From: Alex Williamson <alex.williamson@redhat.com>
To: Jason Gunthorpe <jgg@nvidia.com>
Cc: Yishai Hadas <yishaih@nvidia.com>,
bhelgaas@google.com, saeedm@nvidia.com,
linux-pci@vger.kernel.org, kvm@vger.kernel.org,
netdev@vger.kernel.org, kuba@kernel.org, leonro@nvidia.com,
kwankhede@nvidia.com, mgurtovoy@nvidia.com, maorg@nvidia.com
Subject: Re: [PATCH V6 mlx5-next 09/15] vfio: Extend the device migration protocol with RUNNING_P2P
Date: Wed, 2 Feb 2022 16:54:44 -0700 [thread overview]
Message-ID: <20220202165444.44816642.alex.williamson@redhat.com> (raw)
In-Reply-To: <20220201195003.GN1786498@nvidia.com>
On Tue, 1 Feb 2022 15:50:03 -0400
Jason Gunthorpe <jgg@nvidia.com> wrote:
> On Tue, Feb 01, 2022 at 12:13:22PM -0700, Alex Williamson wrote:
> > On Tue, 1 Feb 2022 14:53:21 -0400
> > Jason Gunthorpe <jgg@nvidia.com> wrote:
> >
> > > On Tue, Feb 01, 2022 at 11:31:44AM -0700, Alex Williamson wrote:
> > > > > + bool have_p2p = device->migration_flags & VFIO_MIGRATION_P2P;
> > > > > +
> > > > > if (cur_fsm >= ARRAY_SIZE(vfio_from_fsm_table) ||
> > > > > new_fsm >= ARRAY_SIZE(vfio_from_fsm_table))
> > > > > return VFIO_DEVICE_STATE_ERROR;
> > > > >
> > > > > - return vfio_from_fsm_table[cur_fsm][new_fsm];
> > > > > + if (!have_p2p && (new_fsm == VFIO_DEVICE_STATE_RUNNING_P2P ||
> > > > > + cur_fsm == VFIO_DEVICE_STATE_RUNNING_P2P))
> > > > > + return VFIO_DEVICE_STATE_ERROR;
> > > >
> > > > new_fsm is provided by the user, we pass set_state.device_state
> > > > directly to .migration_set_state.
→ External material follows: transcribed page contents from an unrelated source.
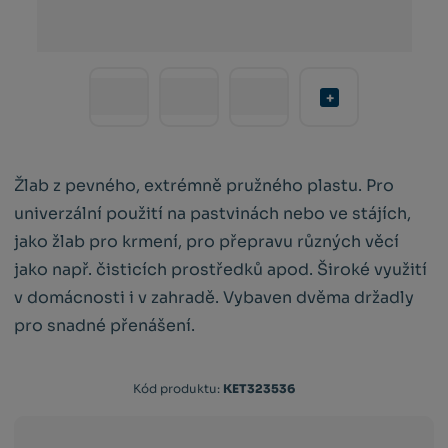
Žlab z pevného, extrémně pružného plastu. Pro
univerzální použití na pastvinách nebo ve stájích,
jako žlab pro krmení, pro přepravu různých věcí
jako např. čisticích prostředků apod. Široké využití
v domácnosti i v zahradě. Vybaven dvěma držadly
pro snadné přenášení.
Kód
Kód produktu:
KET323536
výrobce:
4018653045084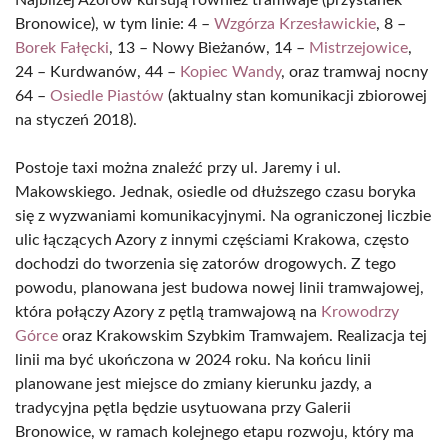
Najbliżej Azorów kursują również tramwaje (przystanek
Bronowice), w tym linie: 4 –
Wzgórza Krzesławickie
, 8 –
Borek Fałęcki
, 13 – Nowy Bieżanów, 14 –
Mistrzejowice
,
24 – Kurdwanów, 44 –
Kopiec Wandy
, oraz tramwaj nocny
64 –
Osiedle Piastów
(aktualny stan komunikacji zbiorowej
na styczeń 2018).
Postoje taxi można znaleźć przy ul. Jaremy i ul.
Makowskiego. Jednak, osiedle od dłuższego czasu boryka
się z wyzwaniami komunikacyjnymi. Na ograniczonej liczbie
ulic łączących Azory z innymi częściami Krakowa, często
dochodzi do tworzenia się zatorów drogowych. Z tego
powodu, planowana jest budowa nowej linii tramwajowej,
która połączy Azory z pętlą tramwajową na
Krowodrzy
Górce
oraz Krakowskim Szybkim Tramwajem. Realizacja tej
linii ma być ukończona w 2024 roku. Na końcu linii
planowane jest miejsce do zmiany kierunku jazdy, a
tradycyjna pętla będzie usytuowana przy Galerii
Bronowice, w ramach kolejnego etapu rozwoju, który ma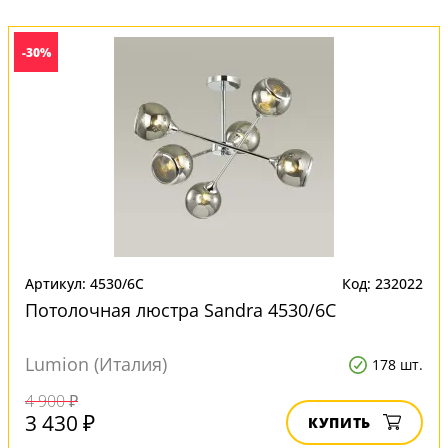
-30%
Артикул: 4530/6C
Код: 232022
Потолочная люстра Sandra 4530/6C
Lumion (Италия)
178 шт.
4 900 ₽
3 430 ₽
КУПИТЬ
We should do bounds checking and
> > > > compatibility testing on the end state in the core so that we can
> > >
> > > This is the core :)
> >
> > But this is the wrong place, we need to do it earlier rather than when
> > we're already iterating next states. I only mention core to avoid that
> > I'm suggesting a per driver responsibility.
>
> Only the first vfio_mig_get_next_state() can return ERROR, once it
> succeeds the subsequent ones must also succeed.
Yes, I see that.
> This is the earliest can be. It is done directly after taking the lock
> that allows us to read the current state to call this function to
> determine if the requested transition is acceptable.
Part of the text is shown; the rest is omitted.